CONTRIBUTED BY JOSÉ ADLER
A young man clutches a piece of yellow tape that reads “don’t shoot” in bold letters, while blurry protestors march by in the nighttime backdrop of the shot. Two twisting rings with midnight black gemstones, a gift of gratitude for a friend, gracefully balance against each other on a kitchen table. A gleeful 12-year-old girl poses in her living room, getting an at-home photoshoot by her older brother.
From activist photography to kind gestures for close friends and family, José Adler uses art as a way to express appreciation and support for the people around him.
Adler has been passionate about visual arts since he was young. He works with a wide range of art forms, spanning from jewelry making, glass-blowing and constructing armor to activist photography. His self-described primary mediums are photography and metal-work, which he has pursued on his own time and through courses at the high school.
For Adler, photography is about more than just pretty images. It’s about capturing the moment, and in many cases, the movement.
“I really like photographing action, action shots and people; portraits are really fun to do. I’ve gone to a lot of protests during lockdown when there were a bunch of Black Lives Matter protests,” Adler said.
Junior Ellie Jones, an artist and one of Adler’s peers, admires Adler’s dedication and drive to use art as a means of achieving social change.
“I think it’s a really awesome way to use your artistic ability for empowerment,” Jones said.
Adler said he enjoys capturing a wide range of emotions in his shots. Over the summer, he attended “Black Calling,” a music festival to celebrate Black artists and vendors in Brookline.

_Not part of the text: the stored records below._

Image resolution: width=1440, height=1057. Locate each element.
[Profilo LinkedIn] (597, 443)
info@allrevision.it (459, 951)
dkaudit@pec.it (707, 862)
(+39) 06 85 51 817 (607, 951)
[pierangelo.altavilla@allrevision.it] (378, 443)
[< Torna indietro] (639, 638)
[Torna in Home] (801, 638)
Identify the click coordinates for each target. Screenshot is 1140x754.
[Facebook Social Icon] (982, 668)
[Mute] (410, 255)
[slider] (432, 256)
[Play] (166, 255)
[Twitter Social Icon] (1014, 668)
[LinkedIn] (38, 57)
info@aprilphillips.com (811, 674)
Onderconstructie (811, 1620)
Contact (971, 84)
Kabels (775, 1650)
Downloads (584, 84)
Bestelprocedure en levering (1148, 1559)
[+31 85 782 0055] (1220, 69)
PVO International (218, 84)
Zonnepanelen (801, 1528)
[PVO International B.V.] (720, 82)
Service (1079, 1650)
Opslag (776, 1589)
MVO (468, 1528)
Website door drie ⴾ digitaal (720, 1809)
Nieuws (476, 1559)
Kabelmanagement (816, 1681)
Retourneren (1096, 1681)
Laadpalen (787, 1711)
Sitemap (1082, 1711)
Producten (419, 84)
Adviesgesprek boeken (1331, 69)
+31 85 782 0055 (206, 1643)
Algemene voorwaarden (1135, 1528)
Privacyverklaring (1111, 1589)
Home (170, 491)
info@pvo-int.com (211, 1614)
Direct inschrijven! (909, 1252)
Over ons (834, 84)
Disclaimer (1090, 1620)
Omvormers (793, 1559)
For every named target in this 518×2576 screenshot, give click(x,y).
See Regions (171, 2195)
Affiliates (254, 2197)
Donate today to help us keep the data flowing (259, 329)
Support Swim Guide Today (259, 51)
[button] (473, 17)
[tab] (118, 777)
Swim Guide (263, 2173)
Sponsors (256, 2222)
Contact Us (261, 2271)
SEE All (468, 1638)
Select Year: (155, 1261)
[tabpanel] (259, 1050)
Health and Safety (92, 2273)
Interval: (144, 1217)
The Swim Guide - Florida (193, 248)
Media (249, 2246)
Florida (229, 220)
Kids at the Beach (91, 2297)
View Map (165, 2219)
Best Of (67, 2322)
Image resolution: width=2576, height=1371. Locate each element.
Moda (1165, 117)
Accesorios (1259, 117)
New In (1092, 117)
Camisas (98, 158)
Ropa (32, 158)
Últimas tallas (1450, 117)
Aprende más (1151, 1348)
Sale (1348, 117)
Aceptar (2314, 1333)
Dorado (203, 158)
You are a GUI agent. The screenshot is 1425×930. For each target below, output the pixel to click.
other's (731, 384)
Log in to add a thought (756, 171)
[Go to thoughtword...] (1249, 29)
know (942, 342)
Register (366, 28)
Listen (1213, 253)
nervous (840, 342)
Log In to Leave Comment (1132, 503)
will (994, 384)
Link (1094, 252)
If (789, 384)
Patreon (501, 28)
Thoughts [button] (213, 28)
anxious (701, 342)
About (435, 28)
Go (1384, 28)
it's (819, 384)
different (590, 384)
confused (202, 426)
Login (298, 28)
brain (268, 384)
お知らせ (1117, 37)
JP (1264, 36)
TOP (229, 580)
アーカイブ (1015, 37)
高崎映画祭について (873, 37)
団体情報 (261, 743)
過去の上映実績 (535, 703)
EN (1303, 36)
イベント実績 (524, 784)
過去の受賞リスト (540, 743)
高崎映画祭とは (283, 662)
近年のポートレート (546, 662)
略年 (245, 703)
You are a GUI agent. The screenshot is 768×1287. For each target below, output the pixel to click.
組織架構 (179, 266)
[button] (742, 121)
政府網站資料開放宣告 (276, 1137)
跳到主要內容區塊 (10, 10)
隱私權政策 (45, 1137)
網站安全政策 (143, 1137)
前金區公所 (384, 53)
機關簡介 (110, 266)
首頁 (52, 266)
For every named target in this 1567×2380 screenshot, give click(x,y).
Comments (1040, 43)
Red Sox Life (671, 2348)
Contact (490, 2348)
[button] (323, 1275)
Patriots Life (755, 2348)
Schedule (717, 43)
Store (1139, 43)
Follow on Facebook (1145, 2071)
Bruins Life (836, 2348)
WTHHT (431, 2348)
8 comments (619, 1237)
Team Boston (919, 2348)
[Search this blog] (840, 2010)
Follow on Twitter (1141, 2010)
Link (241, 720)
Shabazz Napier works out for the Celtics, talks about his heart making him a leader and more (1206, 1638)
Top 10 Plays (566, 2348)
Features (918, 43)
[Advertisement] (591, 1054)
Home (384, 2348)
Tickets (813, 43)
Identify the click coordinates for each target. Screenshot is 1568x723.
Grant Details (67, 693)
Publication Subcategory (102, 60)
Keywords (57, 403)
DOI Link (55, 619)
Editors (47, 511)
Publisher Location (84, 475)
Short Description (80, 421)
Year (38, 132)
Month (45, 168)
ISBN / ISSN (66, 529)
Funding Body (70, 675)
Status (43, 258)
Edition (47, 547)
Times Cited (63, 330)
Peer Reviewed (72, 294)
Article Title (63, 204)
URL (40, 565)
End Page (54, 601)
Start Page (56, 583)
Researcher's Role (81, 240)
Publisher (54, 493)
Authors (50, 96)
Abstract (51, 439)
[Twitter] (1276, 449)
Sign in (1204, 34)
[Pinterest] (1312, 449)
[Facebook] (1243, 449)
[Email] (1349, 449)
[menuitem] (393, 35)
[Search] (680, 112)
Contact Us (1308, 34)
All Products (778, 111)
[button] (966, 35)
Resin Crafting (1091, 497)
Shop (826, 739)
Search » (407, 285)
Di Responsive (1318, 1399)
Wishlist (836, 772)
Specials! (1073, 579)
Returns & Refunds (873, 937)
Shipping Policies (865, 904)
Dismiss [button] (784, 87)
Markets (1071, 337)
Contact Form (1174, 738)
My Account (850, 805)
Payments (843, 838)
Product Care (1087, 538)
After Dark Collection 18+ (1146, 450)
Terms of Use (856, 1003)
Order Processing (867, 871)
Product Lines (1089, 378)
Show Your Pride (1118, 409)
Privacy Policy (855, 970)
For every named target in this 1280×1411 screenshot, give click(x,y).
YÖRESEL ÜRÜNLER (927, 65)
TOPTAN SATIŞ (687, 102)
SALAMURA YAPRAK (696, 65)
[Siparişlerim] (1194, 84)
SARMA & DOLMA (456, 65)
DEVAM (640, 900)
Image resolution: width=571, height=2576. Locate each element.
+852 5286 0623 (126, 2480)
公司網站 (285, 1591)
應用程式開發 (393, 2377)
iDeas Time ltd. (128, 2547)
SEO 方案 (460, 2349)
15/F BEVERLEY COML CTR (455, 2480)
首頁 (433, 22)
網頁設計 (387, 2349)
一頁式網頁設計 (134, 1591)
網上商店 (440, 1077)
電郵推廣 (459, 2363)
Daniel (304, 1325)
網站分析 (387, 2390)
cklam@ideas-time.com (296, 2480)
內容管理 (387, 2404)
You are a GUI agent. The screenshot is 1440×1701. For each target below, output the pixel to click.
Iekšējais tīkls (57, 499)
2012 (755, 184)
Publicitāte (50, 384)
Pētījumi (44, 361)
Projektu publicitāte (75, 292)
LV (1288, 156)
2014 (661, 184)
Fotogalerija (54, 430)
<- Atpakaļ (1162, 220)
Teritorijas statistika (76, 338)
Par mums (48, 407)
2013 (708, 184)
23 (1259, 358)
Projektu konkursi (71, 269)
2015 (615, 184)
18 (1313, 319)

“I really liked getting to photograph people being happy, doing their thing. There were a lot of singers who were just totally enjoying the whole experience, and it was cool to shoot that,” Adler said.
While Adler said he loves showcasing joy, he also wants the images he takes to accurately represent the emotions and perspectives of their subjects. At Black Lives Matter protests, he thinks it’s necessary to capture the pain and injustice that protestors feel.
“I was photographing people who were visibly upset and angry and fed up with what was happening, which I think is important to document. People are able to be peaceful, but they’re also angry,” Adler said.
Adler said that photography is an essential part of a social movement. He explained that showcasing different viewpoints through images can be powerful.
“I think it’s really important to document social justice. I’m not the only photographer out there taking pictures of protests. It’s important to get different angles of events and people and issues,” Adler said.
Lori Lynn, Adler’s photography teacher at the high school, said that photography is a key part to shedding light on social issues.
“Throughout the history of photography, it’s been used as a means of informing the public and that’s no different today. I think José is seeing the possibilities in that,” Lynn said.
Bringing attention to important issues is something that Adler pursues through other ways besides protests. He’s currently working on a photography project about creating a sense of place, taking photographs of Downtown Crossing to demonstrate the visible economic disparities in that area of Boston.
Adler also uses his photography to show compassion to his loved ones. He takes pictures for his friends’ events when they need it, and even snaps shots of his 12-year-old sister who enjoys modeling for photoshoots.
Differing from photography or activism, Adler’s other artistic passion is more about hands-on creativity. After taking a metals elective, he “fell in love” with metal-working and jewelry making. This spring during the beginning of quarantine, he went so far as to set up a mini workshop in his house, arming himself with culinary torches and assorted gemstones.
Adler spoke about his many projects, marveling at the versatility of metals and the range of each material.
“There’s kind of endless possibilities; I think that’s why I ended up liking it so much. I like doing hands-on projects, and doing things with small details,” Adler said. “It’s sort of sculptural in a sense. There’s so many things you can do. There’s a hundred different styles of things that you can do with metals.”
Jones said that Adler’s empathy and kind personality is a key factor of his artistic expression.
“He’s a very caring person. His art really shows that, especially with his photography, taking pictures of really valuable moments or moments that really can impact someone’s life, like the Black Lives Matter movement. And everyday things, he’ll make a necklace or a ring or something and give it to you as a sign of compassion,” Jones said.
Lynn and Jones said that Adler’s creativity, uniqueness and artistic spirit showcase who he is as a person: compassionate, generous and caring towards others.
“I think José is one of those people who can’t really help being an artist,” Lynn said. “It’s a drive that he has to make things and to share them with people. And the fact that he is a really genuine and compassionate person comes through in the authenticity of his work. He’s the real deal.”